At the lower line fence of the little pasture Andy refused to believe the Kid's a.s.sertion of having opened and shut the gate, until the Kid got down and proved that he could open it--the shutting process being too slow for Andy's raw nerves. He lifted the Kid into the saddle and shut the gate himself, and led the way up the creek at a fast trot.
"I guess Doctor Dell will be glad to see me," the Kid observed wistfully. "I've been gone most a year, I guess."
Neither Andy nor Miss Allen made any reply to this. Their eyes were searching the hilltop for riders, that they might signal. But there was no one in sight anywhere.
"Hadn't you better shout?" suggested Miss Allen. "Or would it be better to go quietly--"
Andy did not reply; nor did he shout. Andy, at that moment, was fighting a dryness in his throat. He could not have called out if he had wanted to. They rode to the stable and stopped. Andy lifted the Kid down and set him on his two feet by the stable door while he turned to Miss Allen. For once in his life he was at a loss. He did not know how best to bring the Kid to the Little Doctor; How best to lighten the shock of seeing safe and well the manchild who she thought was dead. He hesitated. Perhaps he should have ridden on to the house with him.
Perhaps he should have fired the signal when first he came into the coulee. Perhaps...
The Kid himself swept aside Andy's uncertainties. Adeline, the cat, came out of the stable and looked at them contemplatively. Adeline still had the string tied to her tail, and a wisp of paper tied to the string. The Kid pounced and caught her by the middle.
"I guess I can tie knots so they stay, by cripes!" he shouted vaingloriously. "I guess Happy Jack can't tie strings any better 'n me, can he? Nice kitty--c'm back here, you son-a-gun!"

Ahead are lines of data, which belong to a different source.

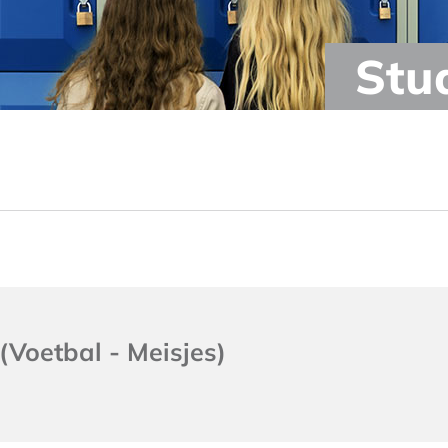
Stu
(Voetbal - Meisjes)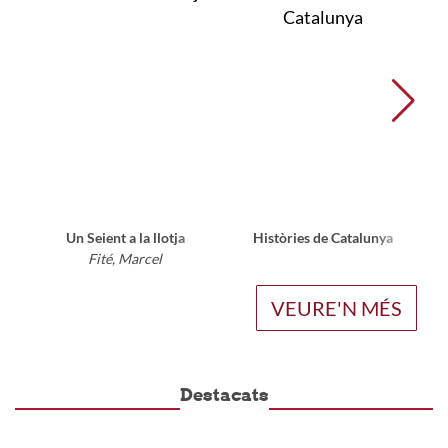
Un Seient a la llotja
Històries de Catalunya
La 
Fité, Marcel
VEURE'N MÉS
Destacats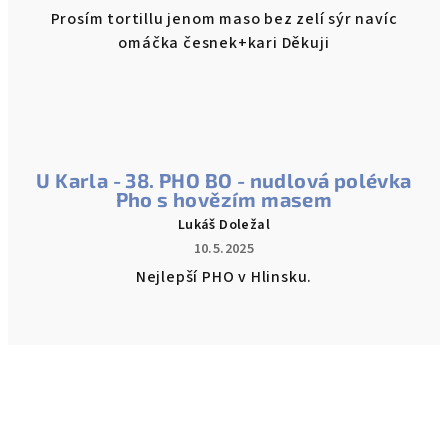
Prosím tortillu jenom maso bez zelí sýr navíc
omáčka česnek+kari Děkuji
U Karla - 38. PHO BO - nudlová polévka
Pho s hovězím masem
Lukáš Doležal
10.5.2025
Nejlepší PHO v Hlinsku.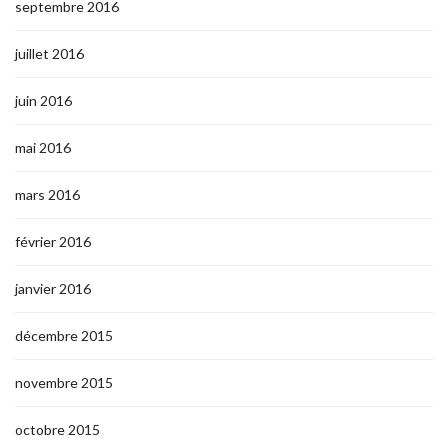
septembre 2016
juillet 2016
juin 2016
mai 2016
mars 2016
février 2016
janvier 2016
décembre 2015
novembre 2015
octobre 2015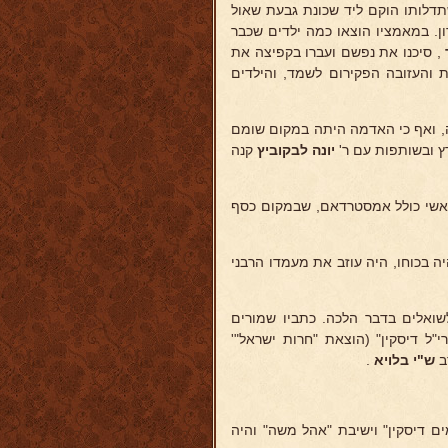
דלותו הוקם ליד שכונת גבעת שאול
ן. במאמציו הוצאו כמה ילדים שכבר
, סיכנו את נפשם ועברו בקפיצה את
 והעזובה הפקירום לשמד, והילדים
רה, ואף כי האדמה היתה במקום שומם
ץ ובשותפות עם ר'
יונה לבקוביץ
קנה
ראשי כולל אמסטרדאם, שבמקום כסף
 בכוחו, היה עוזב את מעמדו הרבני
שואלים בדבר הלכה. כתביו שמורים
"ל דיסקין" (הוצאת "חרות ישראל"'
ב
ש"י בלויא
.
ם דיסקין" וישיבת "אהל משה" והיה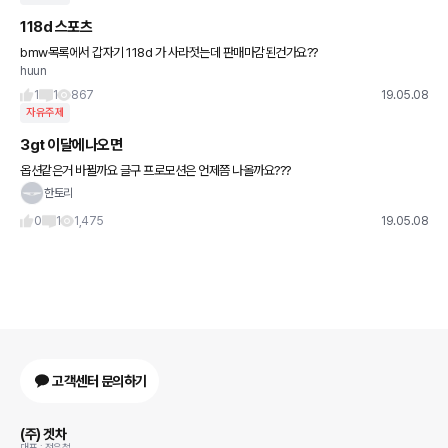
118d 스포츠
bmw목록에서 갑자기 118d 가 사라젓는데 판매마감된건가요??
huun
1
1
867
19.05.08
자유주제
3gt 이달에나오면
옵션같은거 바뀔까요 글구 프로모션은 언제쯤 나올까요???
한토리
0
1
1,475
19.05.08
고객센터 문의하기
(주) 겟차
대표 : 정유철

Adeline had not worried over the absence of the Kid, but his hilarious arrival seemed to worry her considerably. She went bounding up the path to the house, and after her went the Kid, yelling epithets which were a bit shocking for one of his age.

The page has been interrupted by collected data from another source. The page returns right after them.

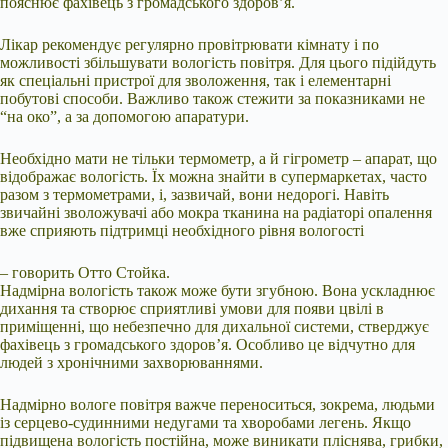
пояснює фахівець з громадського здоров’я.
Лікар рекомендує регулярно провітрювати кімнату і по
можливості збільшувати вологість повітря. Для цього підійдуть
як спеціальні пристрої для зволоження, так і елементарні
побутові способи. Важливо також стежити за показниками не
“на око”, а за допомогою апаратури.
Необхідно мати не тільки термометр, а й гігрометр – апарат, що
відображає вологість. Їх можна знайти в супермаркетах, часто
разом з термометрами, і, зазвичай, вони недорогі. Навіть
звичайні зволожувачі або мокра тканина на радіаторі опалення
вже сприяють підтримці необхідного рівня вологості
– говорить Отто Стойка.
Надмірна вологість також може бути згубною. Вона ускладнює
дихання та створює сприятливі умови для появи цвілі в
приміщенні, що небезпечно для дихальної системи, стверджує
фахівець з громадського здоров’я. Особливо це відчутно для
людей з хронічними захворюваннями.
Надмірно вологе повітря важче переноситься, зокрема, людьми
із серцево-судинними недугами та хворобами легень. Якщо
підвищена вологість постійна, може виникати пліснява, грибки,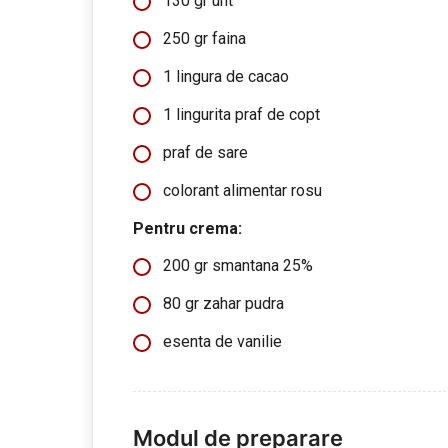
130 gr unt
250 gr faina
1 lingura de cacao
1 lingurita praf de copt
praf de sare
colorant alimentar rosu
Pentru crema:
200 gr smantana 25%
80 gr zahar pudra
esenta de vanilie
Modul de preparare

So he came to the porch just when Chip and the Little Doctor reached it, white-faced and trembling. Adeline paused to squeeze under the steps, and the Kid catching her by the tail, dragged her back yowling. While his astounded parents watched him unbelievingly, the Kid gripped Adeline firmly and started up the steps.
"I ketched the son-a-gun!" he cried jubilantly.
"Say, I seen a skink, Daddy Chip, and I frowed a rock and knocked his block off 'cause he was going to swipe my grub. Was you s'prised, Doctor Dell?"
Doctor Dell did not say. Doctor Dell was kneeling on the porch floor with the Kid held closer in her arms than ever he held the cat, and she was crying and laughing and kissing him all at once--though n.o.body except a mother can perform that feat.
CHAPTER 21. THE FIGHT GOES ON
It is amazing how quickly life swings back to the normal after even so harrowing an experience as had come to the Flying U. Tragedy had hovered there a while and had turned away with a smile, and the smile was reflected upon the faces and in the eyes of everyone upon whose souls had fallen her shadow. The Kid was safe, and he was well, and he had not suffered from the experience; on the contrary he spent most of his waking hours in recounting his adventures to an admiring audience. He was a real old cowpuncher. He had gone into the wilderness and he had proven the stuff that was in him. He had made "dry-camp" just exactly as well as any of the Happy Family could have done. He had slept out under the stars rolled in a blanket--and do you think for one minute that he would ever submit to lace-trimmed nighties again? If you do, ask the little Doctor what the Kid said on the first night after his return, when she essayed to robe him in spotless white and rock him, held tight in her starved arms. Or you might ask his Daddy Chip, who hovered pretty close to them both, his eyes betraying how his soul gave thanks.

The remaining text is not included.